Data provided ->

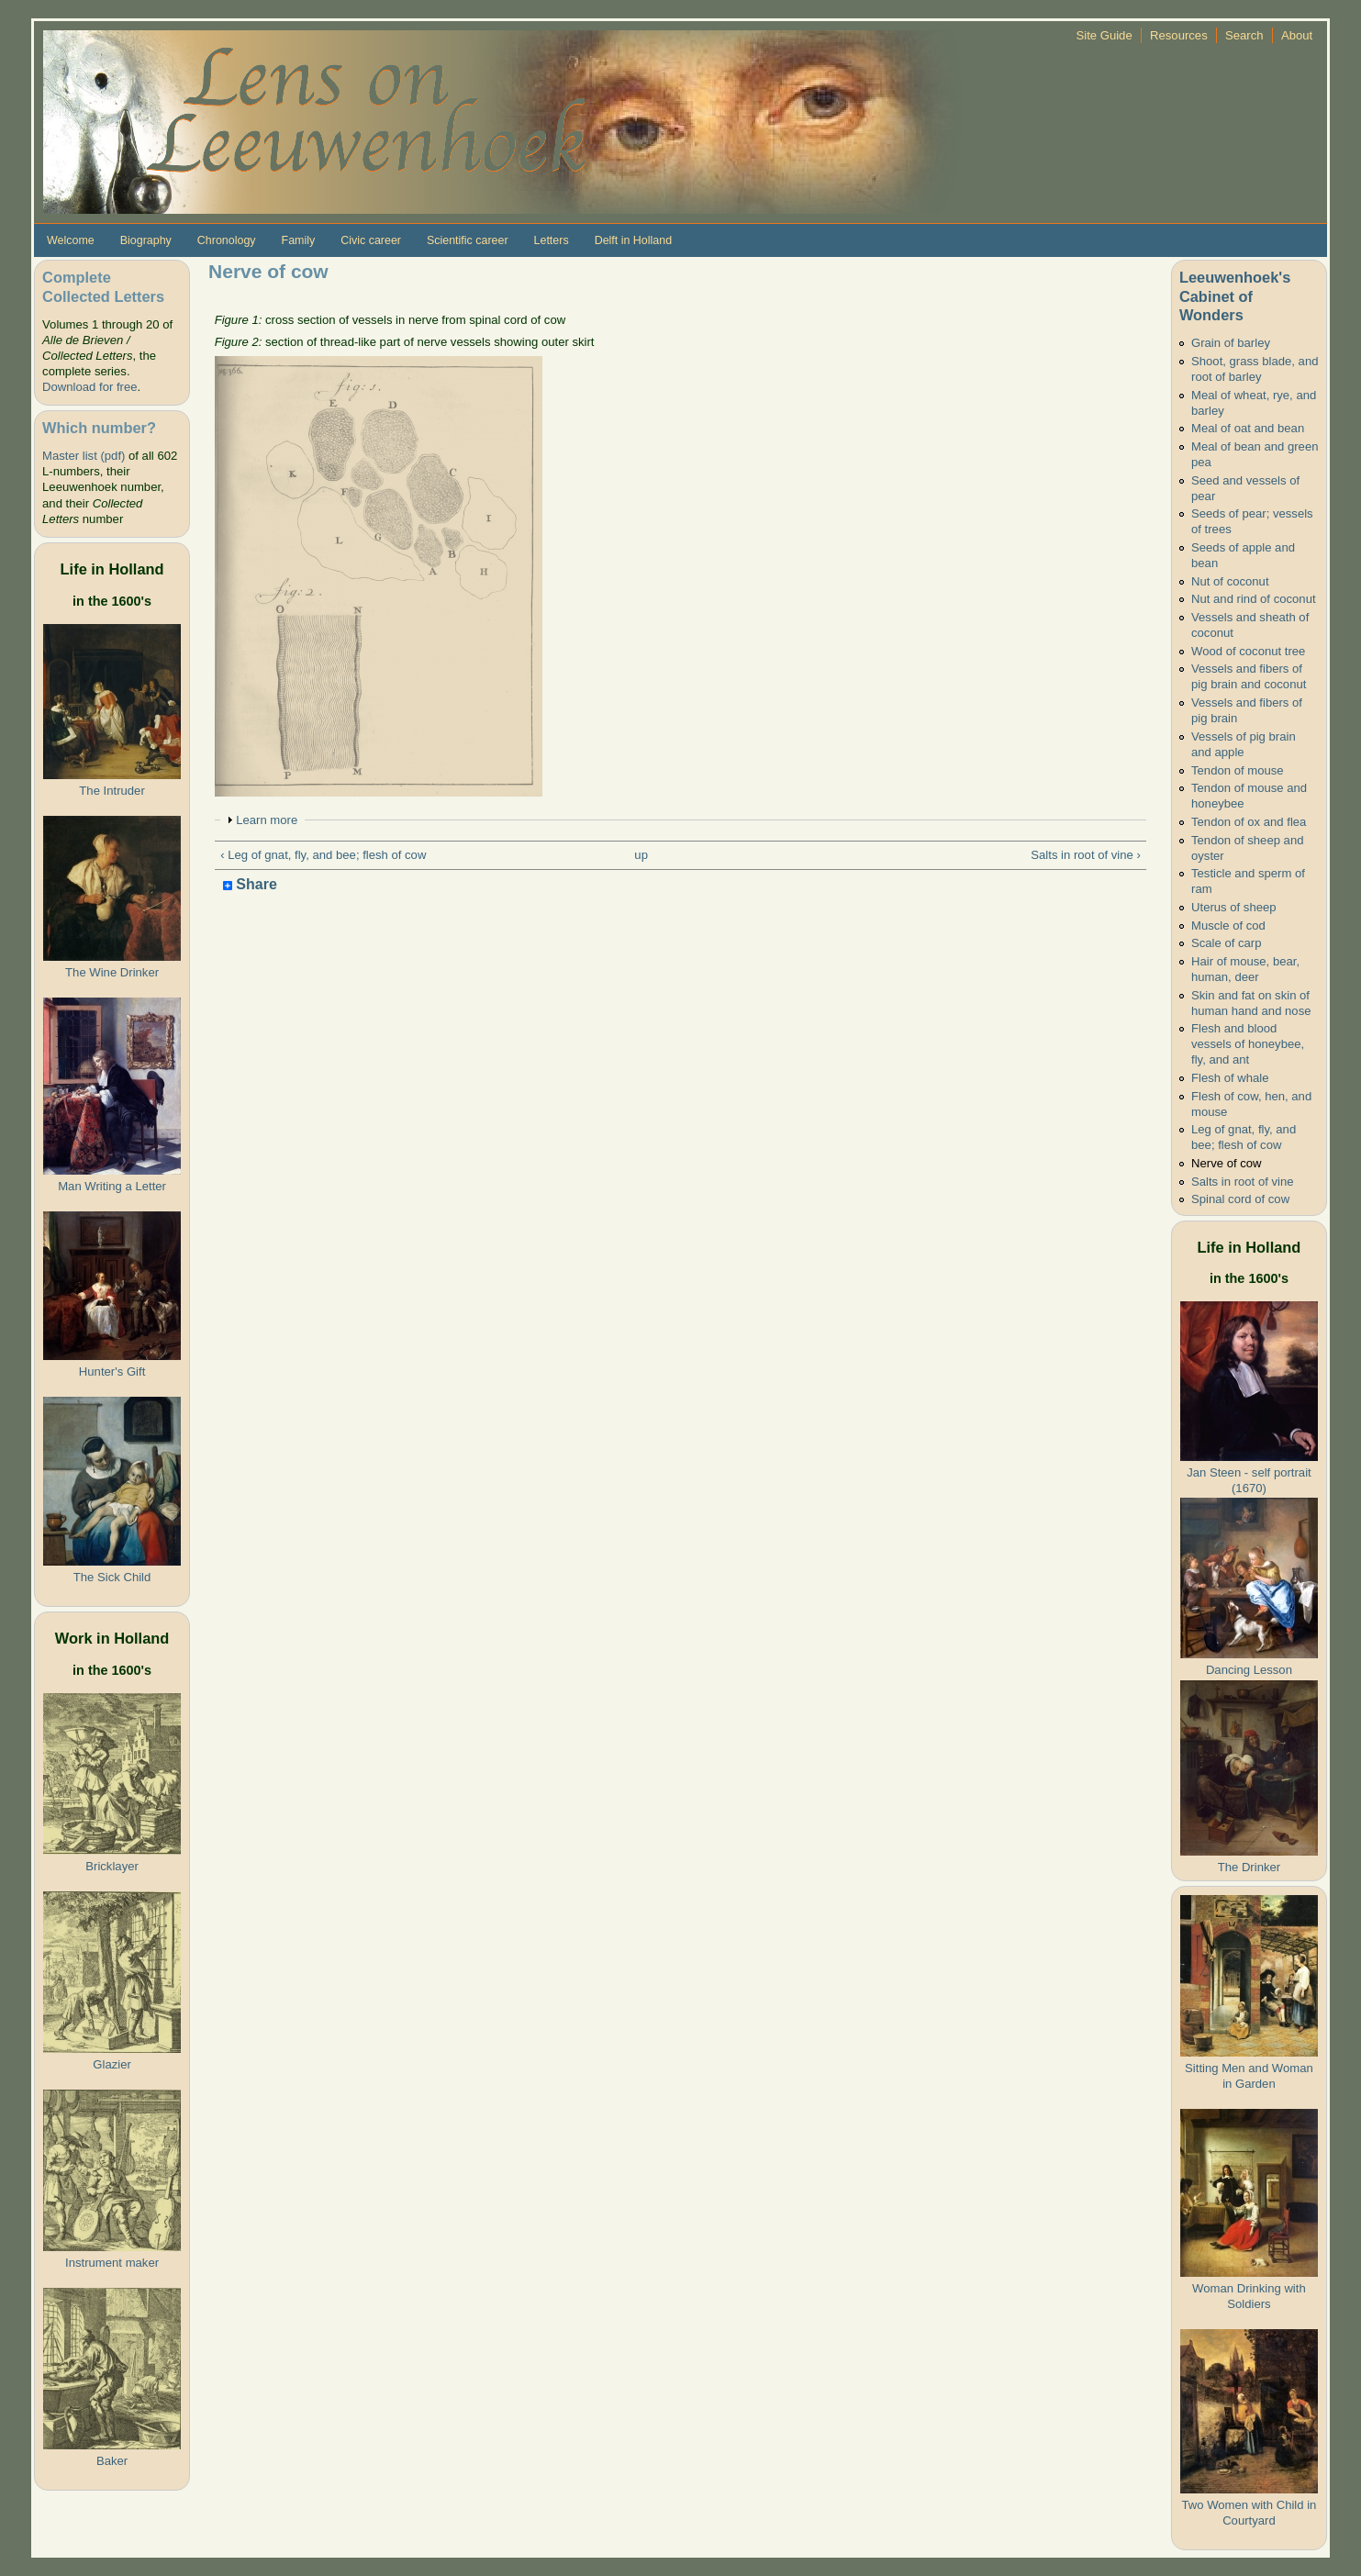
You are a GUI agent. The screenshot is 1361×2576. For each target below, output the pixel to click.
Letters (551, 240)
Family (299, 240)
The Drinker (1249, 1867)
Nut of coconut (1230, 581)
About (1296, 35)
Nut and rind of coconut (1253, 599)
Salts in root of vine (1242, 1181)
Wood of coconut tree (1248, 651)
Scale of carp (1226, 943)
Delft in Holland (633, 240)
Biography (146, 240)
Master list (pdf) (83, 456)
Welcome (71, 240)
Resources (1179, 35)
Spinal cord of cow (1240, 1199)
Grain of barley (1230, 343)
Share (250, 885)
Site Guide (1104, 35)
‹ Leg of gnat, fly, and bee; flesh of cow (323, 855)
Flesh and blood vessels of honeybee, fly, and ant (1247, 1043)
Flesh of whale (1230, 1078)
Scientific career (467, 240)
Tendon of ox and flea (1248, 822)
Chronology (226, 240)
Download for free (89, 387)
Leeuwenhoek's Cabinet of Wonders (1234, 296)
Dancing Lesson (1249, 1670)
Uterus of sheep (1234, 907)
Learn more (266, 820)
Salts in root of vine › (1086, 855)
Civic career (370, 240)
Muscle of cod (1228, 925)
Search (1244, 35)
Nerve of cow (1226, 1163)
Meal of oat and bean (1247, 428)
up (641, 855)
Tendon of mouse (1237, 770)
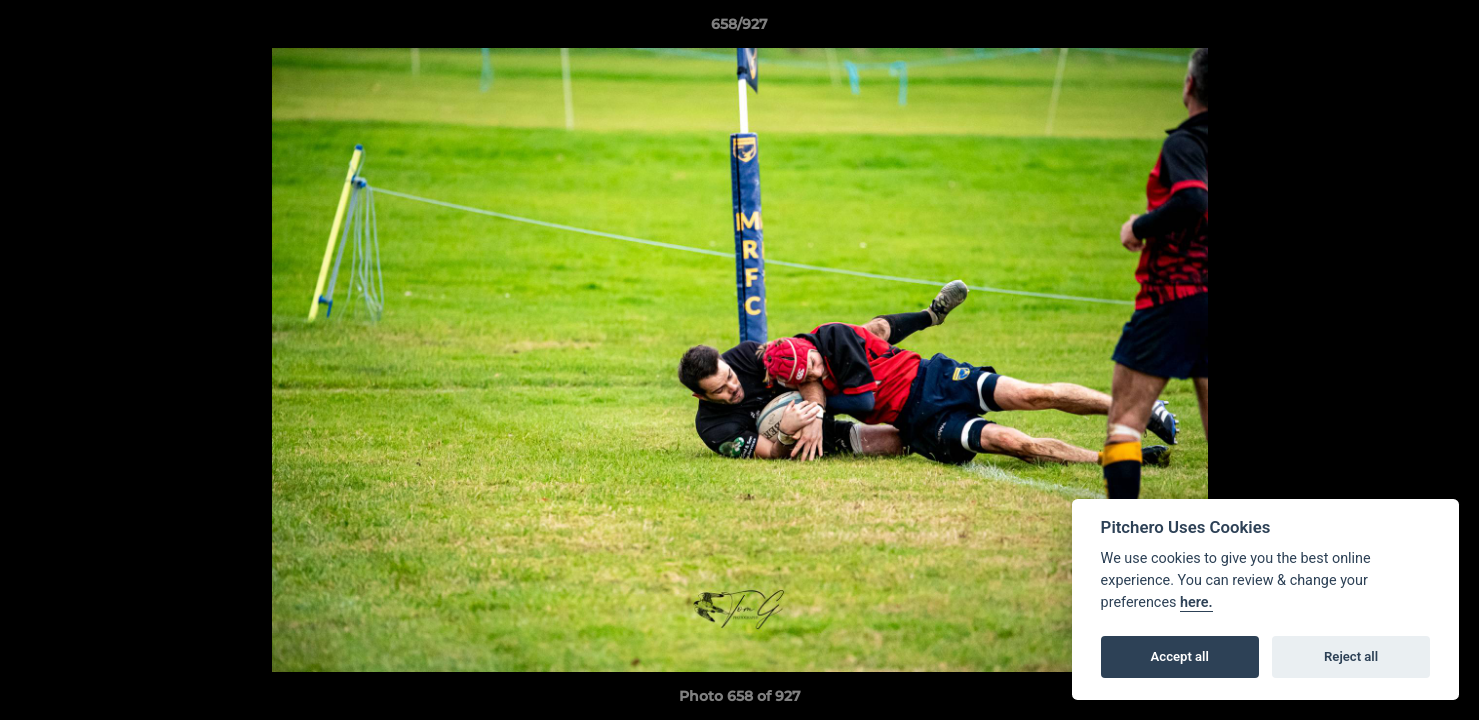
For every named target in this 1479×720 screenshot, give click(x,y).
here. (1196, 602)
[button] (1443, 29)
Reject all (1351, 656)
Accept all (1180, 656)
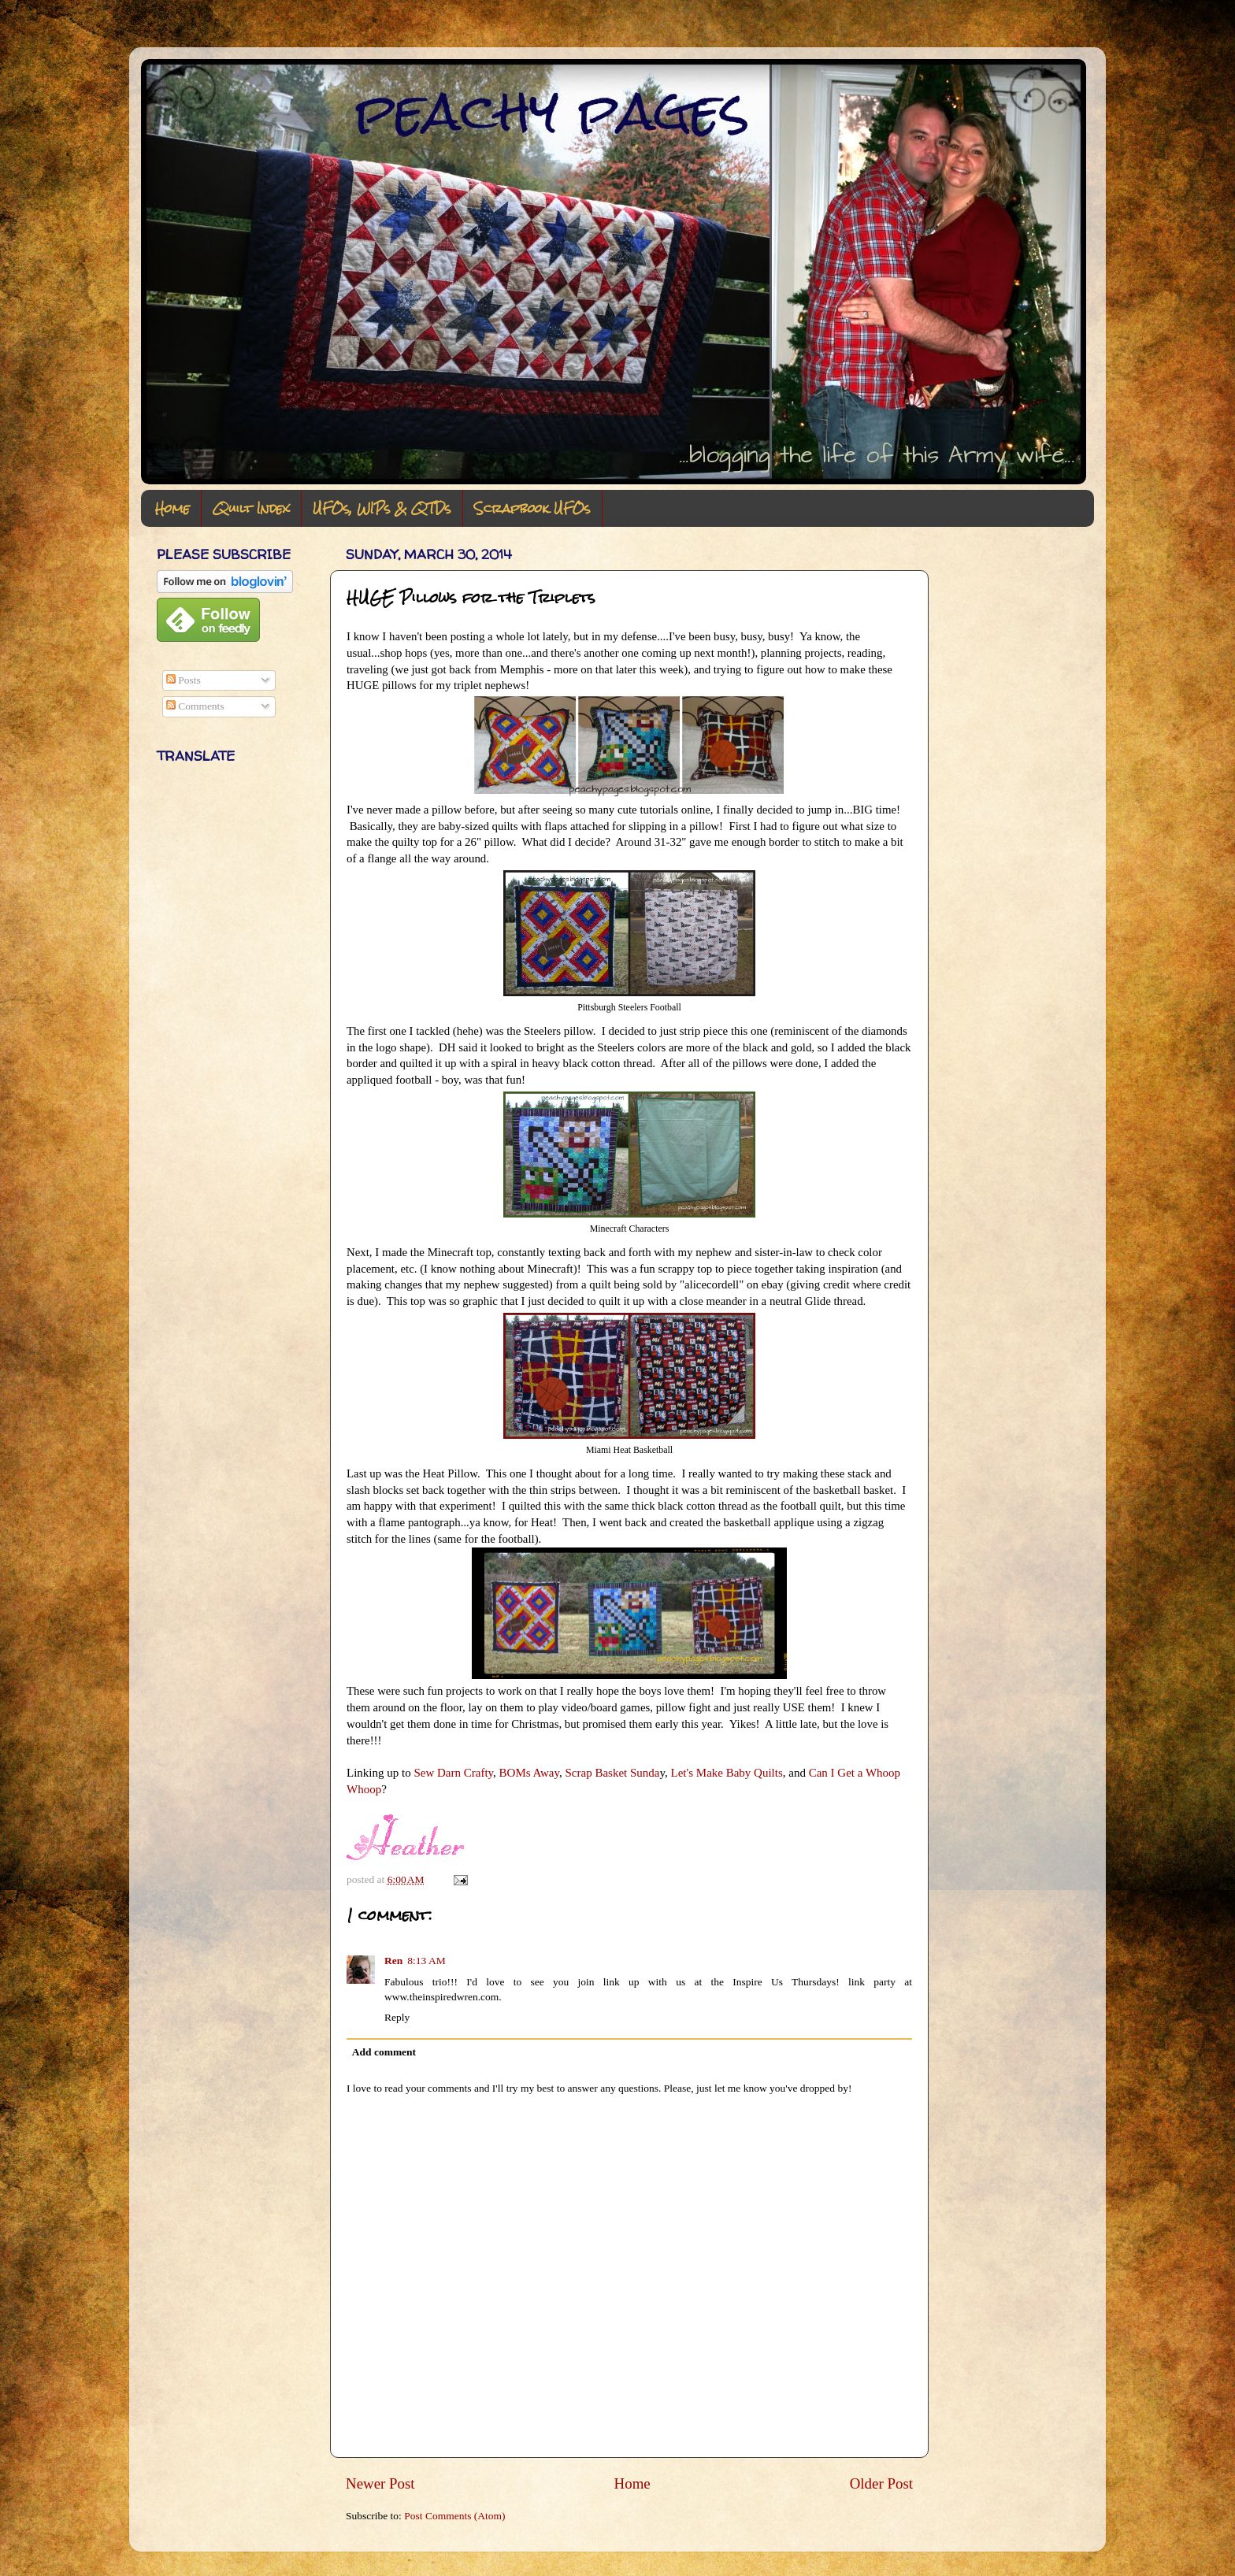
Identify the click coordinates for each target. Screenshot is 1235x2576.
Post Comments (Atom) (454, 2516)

What is needed ->
Please retype the records above exactly, leaving every image out.

Task response ->
You are a GUI agent. The screenshot is 1361×2576. For each target below, output the pixel to click.
Letters (551, 240)
Family (299, 240)
The Drinker (1249, 1867)
Nut of coconut (1230, 581)
About (1296, 35)
Nut and rind of coconut (1253, 599)
Salts in root of vine (1242, 1181)
Wood of coconut tree (1248, 651)
Scale of carp (1226, 943)
Delft in Holland (633, 240)
Biography (146, 240)
Master list (pdf) (83, 456)
Welcome (71, 240)
Resources (1179, 35)
Spinal cord of cow (1240, 1199)
Grain of barley (1230, 343)
Share (250, 885)
Site Guide (1104, 35)
‹ Leg of gnat, fly, and bee; flesh of cow (323, 855)
Flesh and blood vessels of honeybee, fly, and ant (1247, 1043)
Flesh of whale (1230, 1078)
Scientific career (467, 240)
Tendon of ox and flea (1248, 822)
Chronology (226, 240)
Download for free (89, 387)
Leeuwenhoek's Cabinet of Wonders (1234, 296)
Dancing Lesson (1249, 1670)
Uterus of sheep (1234, 907)
Learn more (266, 820)
Salts in root of vine › (1086, 855)
Civic career (370, 240)
Muscle of cod (1228, 925)
Search (1244, 35)
Nerve of cow (1226, 1163)
Meal of oat and bean (1247, 428)
up (641, 855)
Tendon of mouse (1237, 770)
For every named target in this 1479×720 screenshot, give click(x,y).
here. (1196, 602)
[button] (1443, 29)
Reject all (1351, 656)
Accept all (1180, 656)
Identify the click coordinates for each target. Screenshot is 1235x2576.
Post Comments (Atom) (454, 2516)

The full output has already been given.